—Vous dites? Enchaînement de mes idées? Ah! je comprends! Mon avarice? Au reste, je n'ai pas honte de vous l'avouer, maigrir et tondre sur un œuf sont deux préoccupations qui ne me quittent jamais.
—Enchantée de l'apprendre; vous ferez dorénavant les commissions.
—Vous n'y pensez pas! Et mon petit sac que je ne peux quitter!
—Quoi! un sac? quel sac? (elle cherche le Carlin de l'œil).
—Oui, celui-ci, ce tout petit! Ne me grondez pas... j'y ai mis mon argent, et seulement les deux lettres que je possède d'Altmar.
—Vous m'agacez. Vous n'êtes qu'une folle!
—Pas tant que cela, pas tant que cela! Croyez-vous que je ne sais pas qu'Altmar est riche? Je le cultive surtout pour ses cadeaux, ses automobiles, ses loges, ses billets de théâtre et de courses. Car, pour ce qui est des «mélanges de salive»... voyez-vous, j'en ai soupé!
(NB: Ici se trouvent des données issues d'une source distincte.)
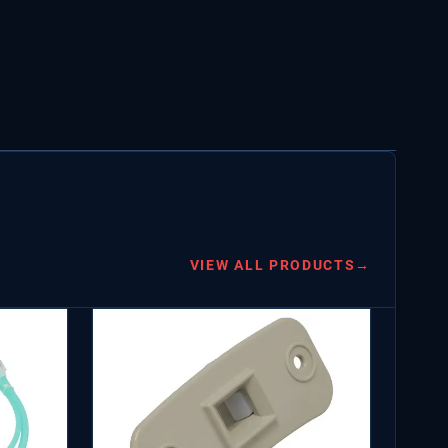
VIEW ALL PRODUCTS
→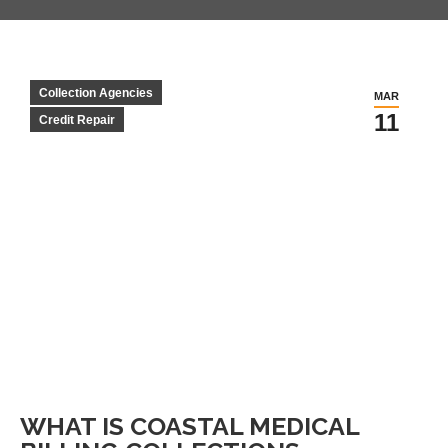
Collection Agencies
MAR
11
Credit Repair
WHAT IS COASTAL MEDICAL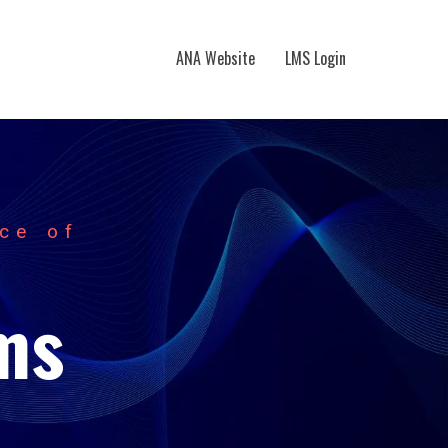
ANA Website
LMS Login
ce of
ms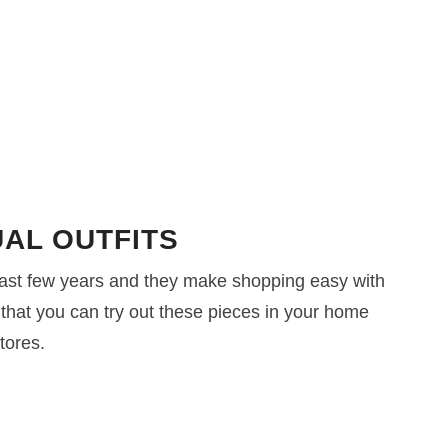
AL OUTFITS
ast few years and they make shopping easy with
 that you can try out these pieces in your home
tores.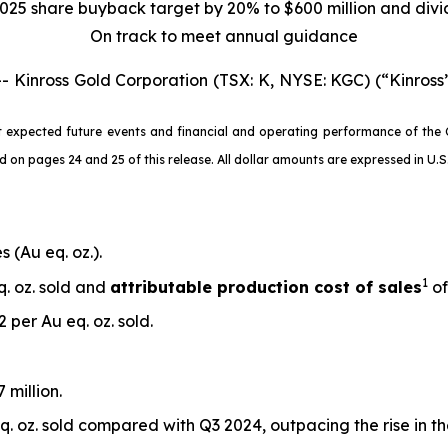
025 share buyback target by 20% to $600 million and div
On track to meet annual guidance
nross Gold Corporation (TSX: K, NYSE: KGC) (“Kinross”
 expected future events and financial and operating performance of the 
 pages 24 and 25 of this release. All dollar amounts are expressed in U.S. 
 (Au eq. oz.).
1
q. oz. sold and
attributable production cost of sales
of
 per Au eq. oz. sold.
 million.
. oz. sold compared with Q3 2024, outpacing the rise in t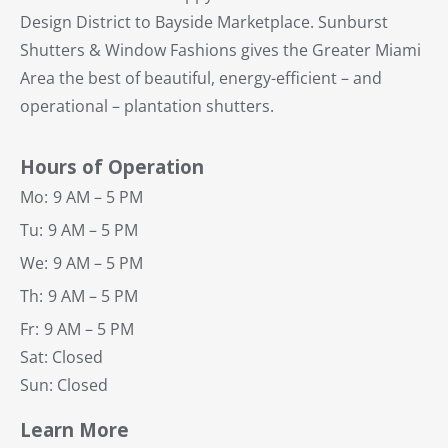
Design District to Bayside Marketplace. Sunburst
Shutters & Window Fashions gives the Greater Miami
Area the best of beautiful, energy-efficient – and
operational – plantation shutters.
Hours of Operation
Mo:
9 AM – 5 PM
Tu:
9 AM – 5 PM
We:
9 AM – 5 PM
Th:
9 AM – 5 PM
Fr:
9 AM – 5 PM
Sat: Closed
Sun: Closed
Learn More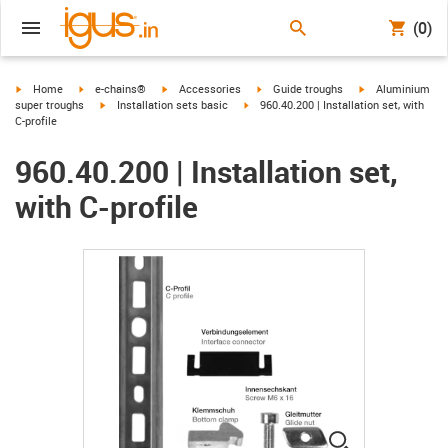
(0)
igus-icon-arrow-right
igus-icon-arrow-right
igus-icon-arrow-right
igus-icon-arrow-right
igus-icon-arrow-r
Home
e-chains®
Accessories
Guide troughs
Aluminium
igus-icon-arrow-right
igus-icon-arrow-right
super troughs
Installation sets basic
960.40.200 | Installation set, with
C-profile
960.40.200 | Installation set,
with C-profile
igus-icon-lup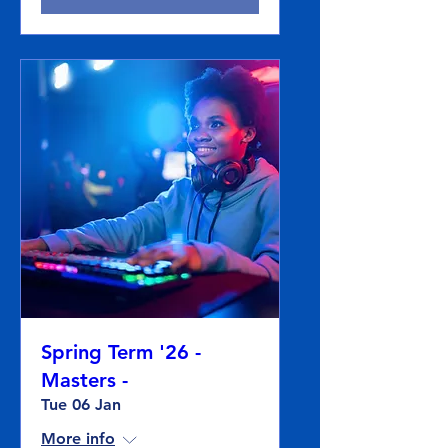
Spring Term '26 -
Masters -
Tue 06 Jan
More info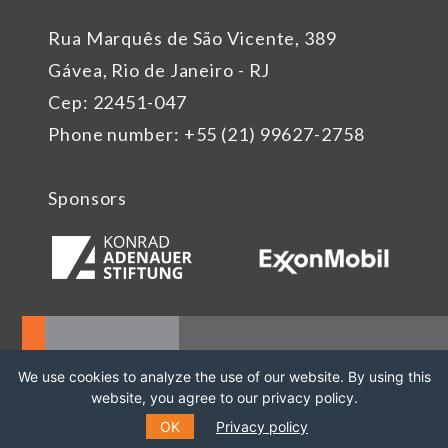
Rua Marquês de São Vicente, 389
Gávea, Rio de Janeiro - RJ
Cep: 22451-047
Phone number: +55 (21) 99627-2758
Sponsors
We use cookies to analyze the use of our website. By using this
website, you agree to our privacy policy.
OK
Privacy policy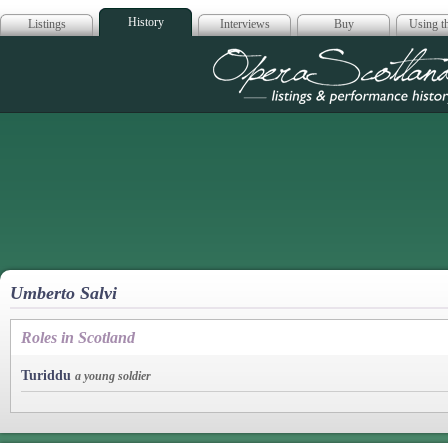
History
Listings
Interviews
Buy
Using th
Opera Scotla
Umberto Salvi
Roles in Scotland
Turiddu
a young soldier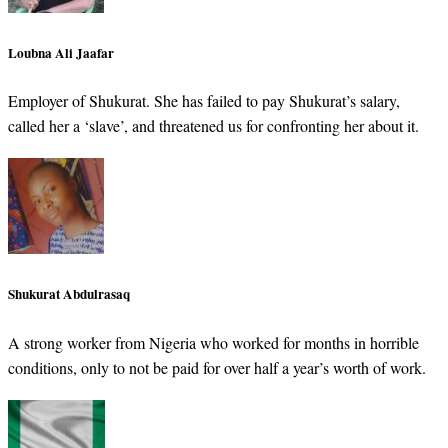
Loubna Ali Jaafar
Employer of Shukurat. She has failed to pay Shukurat’s salary,
called her a ‘slave’, and threatened us for confronting her about it.
Shukurat Abdulrasaq
A strong worker from Nigeria who worked for months in horrible
conditions, only to not be paid for over half a year’s worth of work.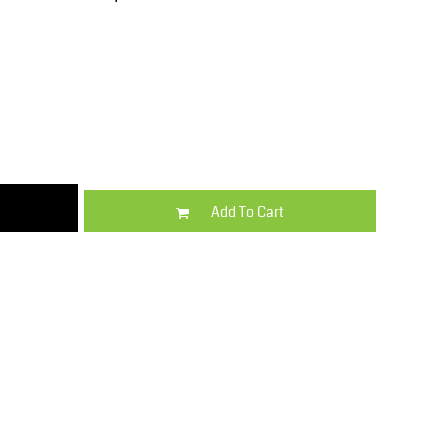
Kids
Varsity Wear
Add To Cart
Trousers & Shorts
Shirts & Blouses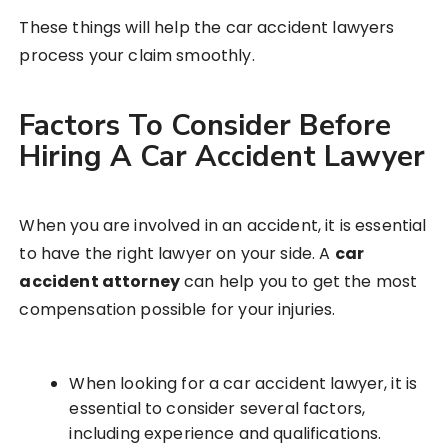
These things will help the car accident lawyers
process your claim smoothly.
Factors To Consider Before
Hiring A Car Accident Lawyer
When you are involved in an accident, it is essential
to have the right lawyer on your side. A
car
accident attorney
can help you to get the most
compensation possible for your injuries.
When looking for a car accident lawyer, it is
essential to consider several factors,
including experience and qualifications.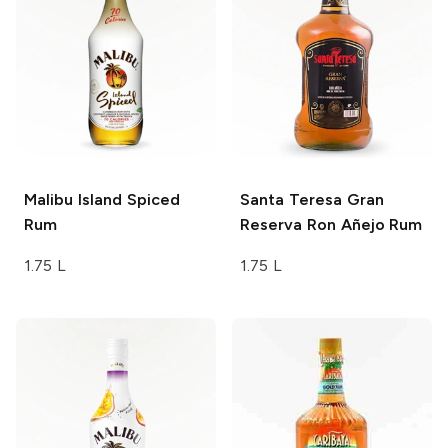
Malibu
Island Spiced
Santa Teresa
Gran
Rum
Reserva Ron Añejo Rum
1.75 L
1.75 L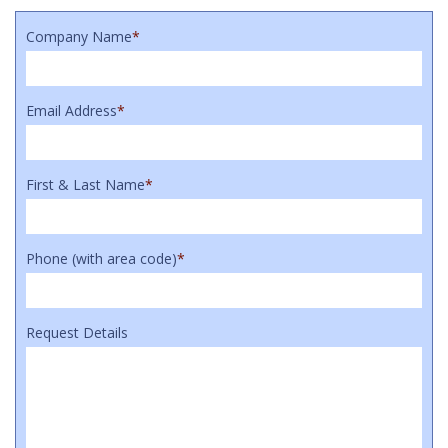
Company Name
*
Email Address
*
First & Last Name
*
Phone (with area code)
*
Request Details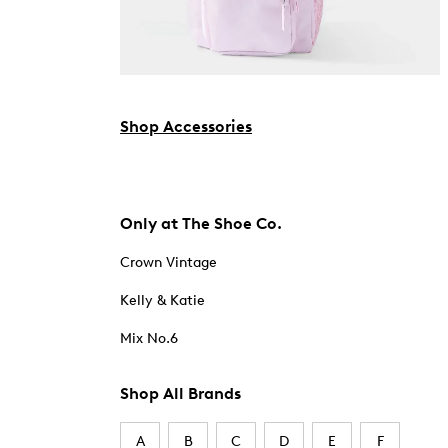
Shop Accessories
Only at The Shoe Co.
Crown Vintage
Kelly & Katie
Mix No.6
Shop All Brands
A
B
C
D
E
F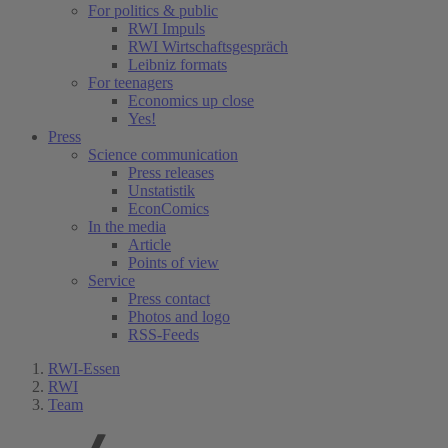
For politics & public
RWI Impuls
RWI Wirtschaftsgespräch
Leibniz formats
For teenagers
Economics up close
Yes!
Press
Science communication
Press releases
Unstatistik
EconComics
In the media
Article
Points of view
Service
Press contact
Photos and logo
RSS-Feeds
RWI-Essen
RWI
Team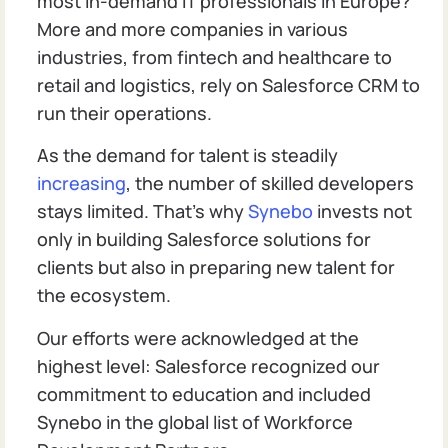
most in-demand IT professionals in Europe?
More and more companies in various
industries, from fintech and healthcare to
retail and logistics, rely on Salesforce CRM to
run their operations.
As the demand for talent is steadily
increasing
, the number of skilled developers
stays limited. That’s why
Synebo
invests not
only in building Salesforce solutions for
clients but also in preparing new talent for
the ecosystem.
Our efforts were acknowledged at the
highest level: Salesforce recognized our
commitment to education and included
Synebo in the global list of Workforce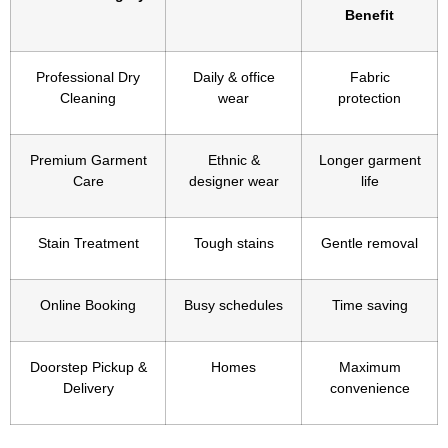
Benefit
Professional Dry
Daily & office
Fabric
Cleaning
wear
protection
Premium Garment
Ethnic &
Longer garment
Care
designer wear
life
Stain Treatment
Tough stains
Gentle removal
Online Booking
Busy schedules
Time saving
Doorstep Pickup &
Homes
Maximum
Delivery
convenience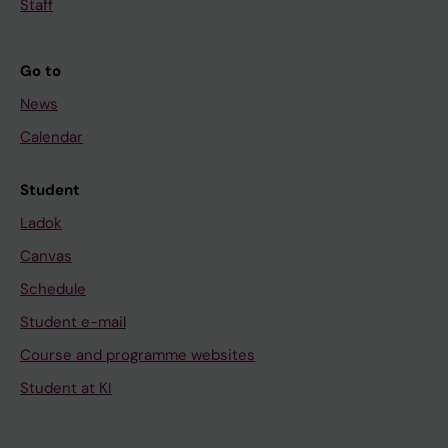
Staff
Go to
News
Calendar
Student
Ladok
Canvas
Schedule
Student e-mail
Course and programme websites
Student at KI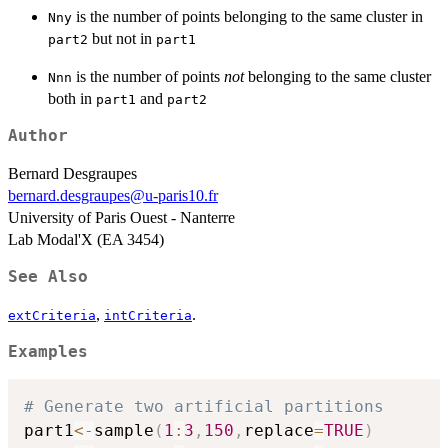
is the number of points belonging to the same cluster in
Nny
but not in
part2
part1
is the number of points
not
belonging to the same cluster
Nnn
both in
and
part1
part2
Author
Bernard Desgraupes
bernard.desgraupes@u-paris10.fr
University of Paris Ouest - Nanterre
Lab Modal'X (EA 3454)
See Also
,
.
extCriteria
intCriteria
Examples
# Generate two artificial partitions
part1
<-
sample
(
1
:
3
,
150
,
replace
=
TRUE
)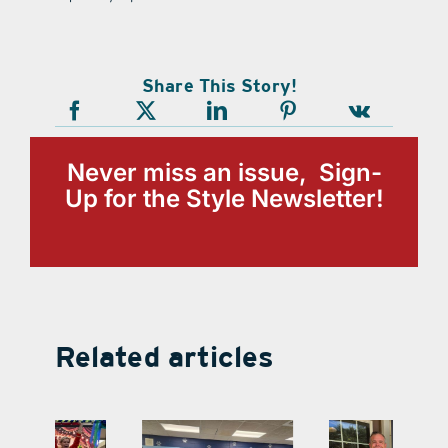
Share This Story!
Never miss an issue, Sign-
Up for the Style Newsletter!
Related articles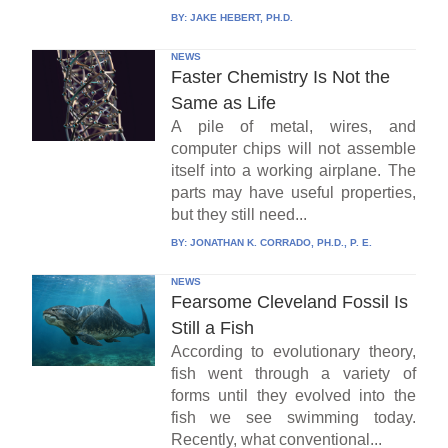
BY:
JAKE HEBERT, PH.D.
NEWS
Faster Chemistry Is Not the
Same as Life
A pile of metal, wires, and
computer chips will not assemble
itself into a working airplane. The
parts may have useful properties,
but they still need...
BY:
JONATHAN K. CORRADO, PH.D., P. E.
NEWS
Fearsome Cleveland Fossil Is
Still a Fish
According to evolutionary theory,
fish went through a variety of
forms until they evolved into the
fish we see swimming today.
Recently, what conventional...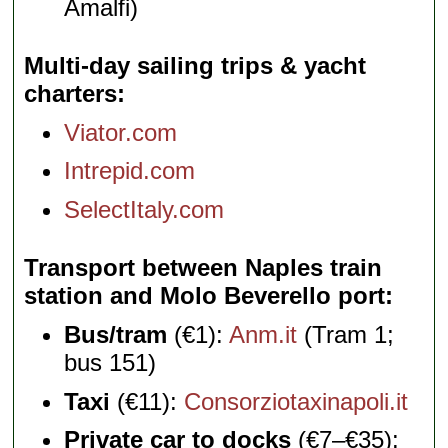
Amalfi)
Multi-day sailing trips & yacht
charters
Viator.com
Intrepid.com
SelectItaly.com
Transport between Naples train
station and Molo Beverello port
Bus/tram
(€1):
Anm.it
(Tram 1;
bus 151)
Taxi
(€11):
Consorziotaxinapoli.it
Private car to docks
(€7–€35):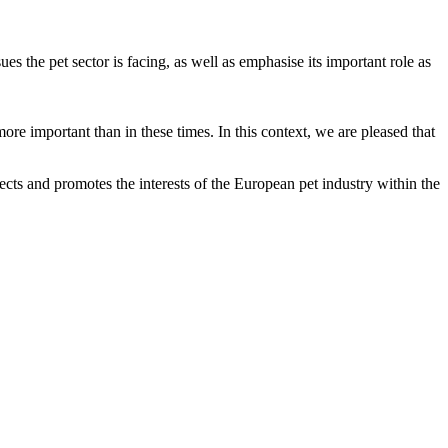
the pet sector is facing, as well as emphasise its important role as
re important than in these times. In this context, we are pleased that
ts and promotes the interests of the European pet industry within the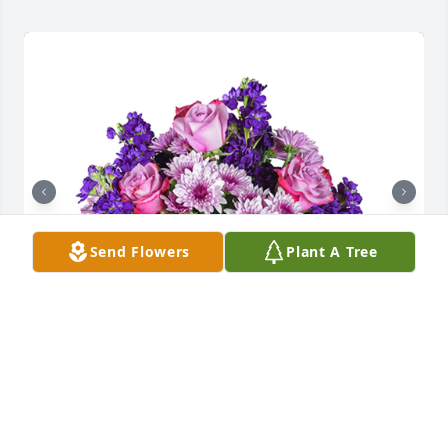
Send Flowers
Plant A Tree
Purple radiance was purchased for the family of 
Lucille B. Truax.

A tree was also planted in memory of Lucille B. 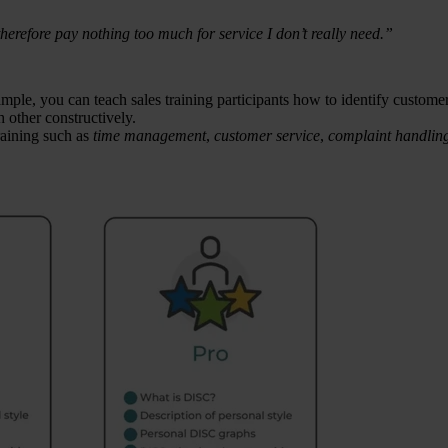
herefore pay nothing too much for service I don’t really need.”
mple, you can teach sales training participants how to identify custome
 other constructively.
raining such as
time management
,
customer service
,
complaint handlin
Et Floche regarda tristement le Seeligberg et le lac des Quatre-Cantons, comme quelqu'un qui n'aura plus jamais de soupe. Ensuite, elle finit par se pâmer avec l'exagération qu'elle apportait à tout, à propos de l'eau, des reflets, des tons, du monument de Schiller... et s'adressant au pseudo-Berlinois:
—Monsieur, savez-vous si c'est le tombeau de Schiller?
—Non, Madame, c'est seulement son cœur qui est là.